Evolution is relentless process that seems to keep going and going, even when creatures live in a stable, unchanging world.
That's the latest surprise from a unique experiment that's been underway for more than a quarter-century.
Evolution is so important for biology, medicine and a general understanding of our world that scientists want to understand it as fully as possible. That's why, in 1988, biologist Richard Lenski took a dozen glass flasks and added identical bacteria to each of them. Those 12 populations have been evolving ever since, letting scientists watch evolution in real time.
Day after day — including holidays and weekends — workers in Lenski's lab at Michigan State University in East Lansing feed and care for the E. coli bacteria. The bacteria eat and divide again and again. The original microbes have produced more than 50,000 generations over the last 25 years.
Random mutations have allowed them to get fitter, meaning they reproduce faster. "In evolutionary biology, fitness is this representation of the ability of an organism to survive and reproduce," says Lenski. He explains that all else being equal, organisms that reproduce more quickly will have an advantage when competing with those that reproduce more slowly.
Early on, Lenski predicted his bacteria would adapt and adapt but eventually hit a wall — that they would reach a peak level of fitness they couldn't improve on.

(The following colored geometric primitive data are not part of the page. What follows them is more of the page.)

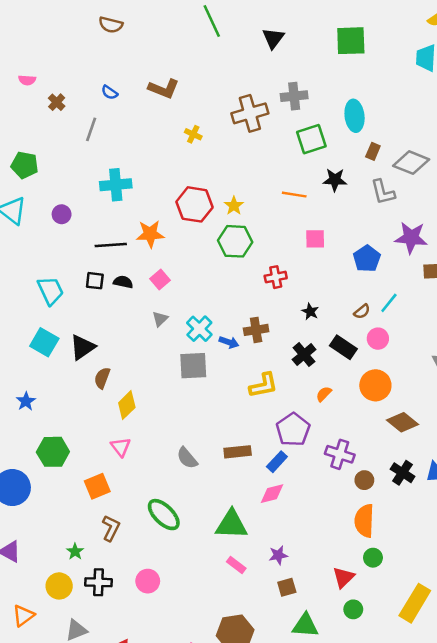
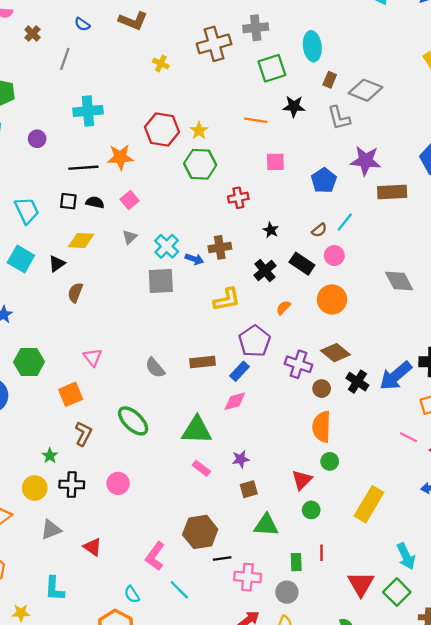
black triangle: (82, 347) -> (57, 264), size x0.7
yellow diamond: (127, 405) -> (81, 241), moved, turned 48
brown diamond: (403, 422) -> (335, 353), moved

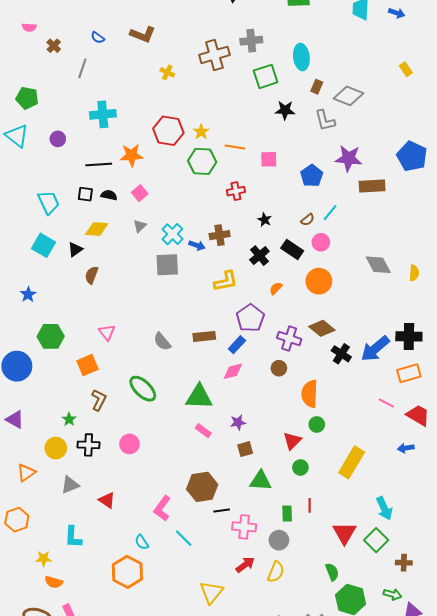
orange line: (256, 120) -> (235, 147), moved
brown circle: (322, 389) -> (279, 368), moved

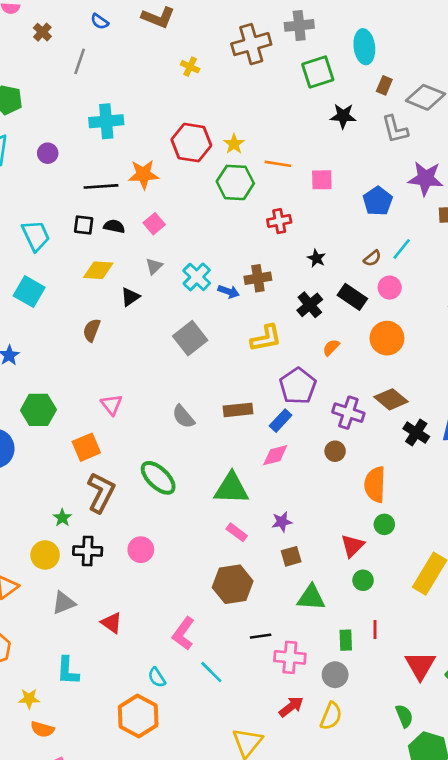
black triangle: (75, 249) -> (130, 297), moved
gray square: (167, 265) -> (190, 338), moved, turned -35
brown L-shape: (99, 400) -> (101, 492), size x1.4
brown hexagon: (202, 487) -> (233, 584), moved

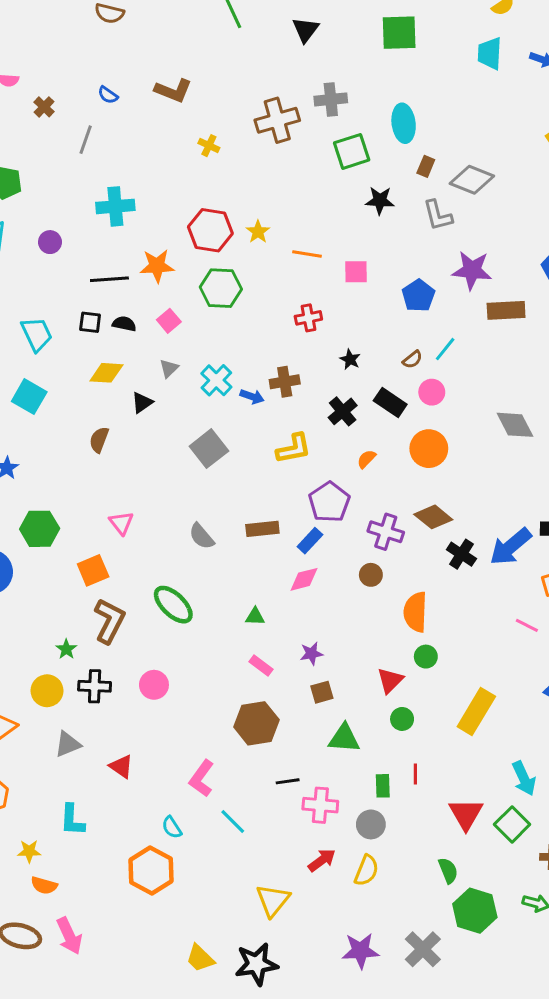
green hexagon: (235, 182) -> (221, 288), moved
green triangle: (231, 488) -> (255, 616), size x0.5

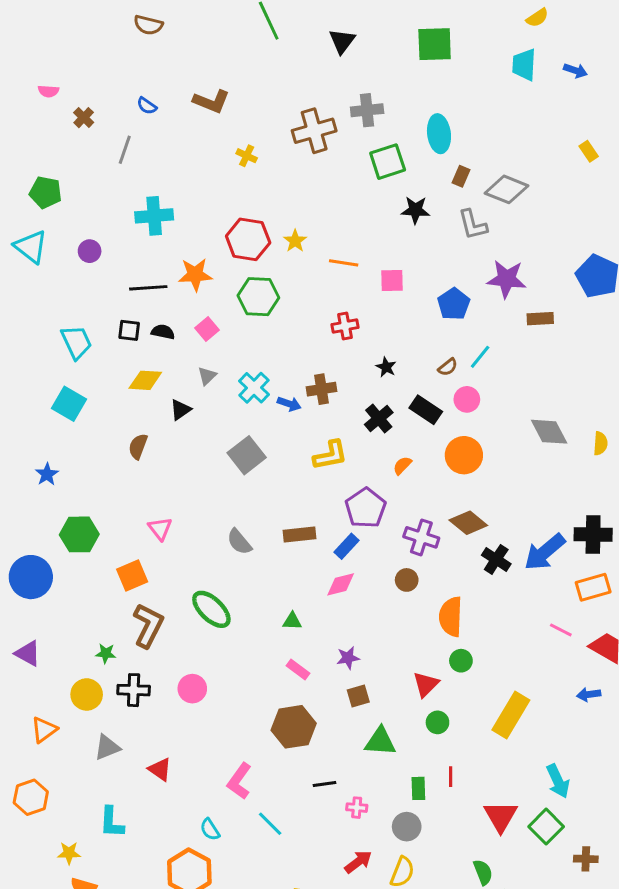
brown rectangle: (506, 310) -> (540, 319), size x0.7
green star: (66, 649) -> (106, 653), turned -30
pink cross: (320, 805) -> (357, 808), size x0.6

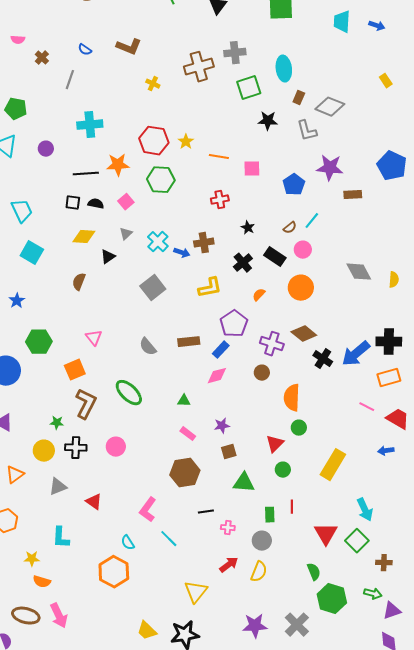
cyan trapezoid: (76, 342) -> (22, 211), moved

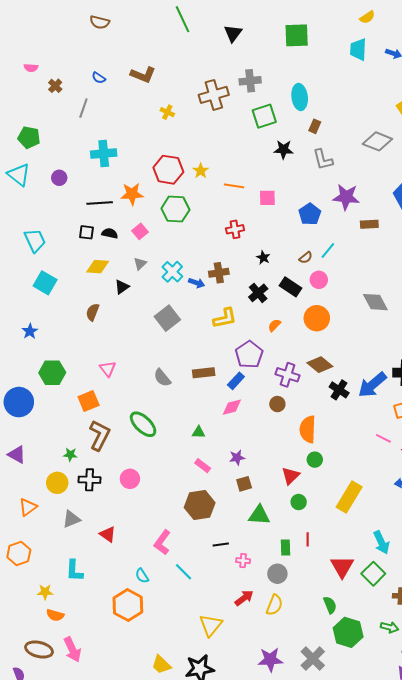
gray diamond: (330, 107) -> (377, 141), moved

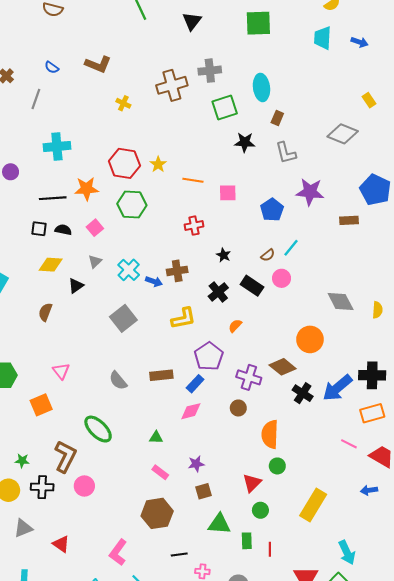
brown rectangle: (369, 224) -> (349, 220), moved
orange circle: (317, 318) -> (310, 339), moved
brown L-shape: (100, 435) -> (65, 456), moved
green rectangle: (285, 547) -> (247, 541), moved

"Evolutionary biologists have long thought of evolution as a process that continues indefinitely because the world is constantly changing," says Lenski. But his bacteria live in an unchanging world — their glass bottles stay at a steady temperature and they constantly are fed the same food.
It turns out, though, that the bacteria haven't stopped evolving, and it looks like they never will, according to a report Lenski's group has now published in the journal Science.
Lenski, along with colleagues Michael Wiser and Noah Ribeck, dug into a freezer that holds samples of the bacteria that were taken every few months over the course of the whole experiment. The researchers can pull out, say, the 10,000th or 40,000th generation and bring these frozen bacteria back to life.
"We can actually compete organisms that lived at different points in time, so we can compete the evolved bacteria head to head against their ancestors," says Lenski.
What they've found is that the bacteria just keep getting fitter and fitter and fitter. The pace of improvement is slowing down, but shows no sign of stopping.
In their tests, the original ancestor doubles its population in about an hour, says Lenski, but the 50,000th generation can do that in around 40 minutes. And the researchers calculate that future generations will reproduce even faster. "We predicted that in about a million years, their doubling time might be on the order of about 20 minutes," says Lenski.
He says some bacteria can actually achieve that, in environments more rich in nutrients than the flasks in his lab, so it doesn't seem like a crazy, ridiculous prediction.
Still, that would be a lot of change for creatures living in an unchanging world, and it offers a new insight on how evolution can just keep on going and going.
Does Lenski think his long-term experiment will still be around in million years, to test his predictions? "I doubt it," he says.
But he would love to see it last another 25 years, at least. "I think it's still got a lot to teach us about how evolution works under these very idealized but very transparent conditions," says Lenski, who eventually plans to pass the experiment on to a younger scientist.